The best way to be sure your "dangerous" inner HTML is safe is to make sure you only ever set it to HTML that you have generated yourself. In other words, you never display any content that has come from an outside source. That probably sounds too strict, but there's a workaround: if you want to include "tainted" content in your dangerous HTML, you can parse the tainted content and re-generate it. The basic idea is that your parser only recognizes legitimate inputs, and ignores everything else. It then takes the parsed input, and generates safe outputs.
For example, let's say we have the following rules:
- A string is any sequence of A-Z, a-z, 0-9, and/or the punctuation marks period, comma, semicolon, colon, question mark, and exclamation point.
- A styled string is something like [b]bold[/b], [u]underline[/u], etc.

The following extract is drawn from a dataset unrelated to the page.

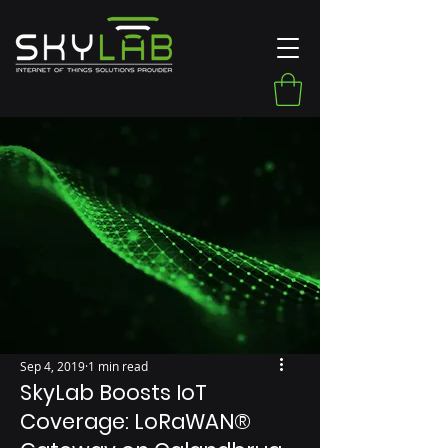
Sep 4, 2019
1 min read
SkyLab Boosts IoT
Coverage: LoRaWAN®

- Everything else is ignored.
Notice you're not blacklisting things like script tags, because you might not know everything that needs to be blacklisted. Instead, you're whitelisting certain specific things that you know are safe, and ignoring everything else. Once you're done parsing the input, you've got a list of known-safe strings and styled strings, and it's relatively straightforward to generate safe HTML output with embedded tags for styling.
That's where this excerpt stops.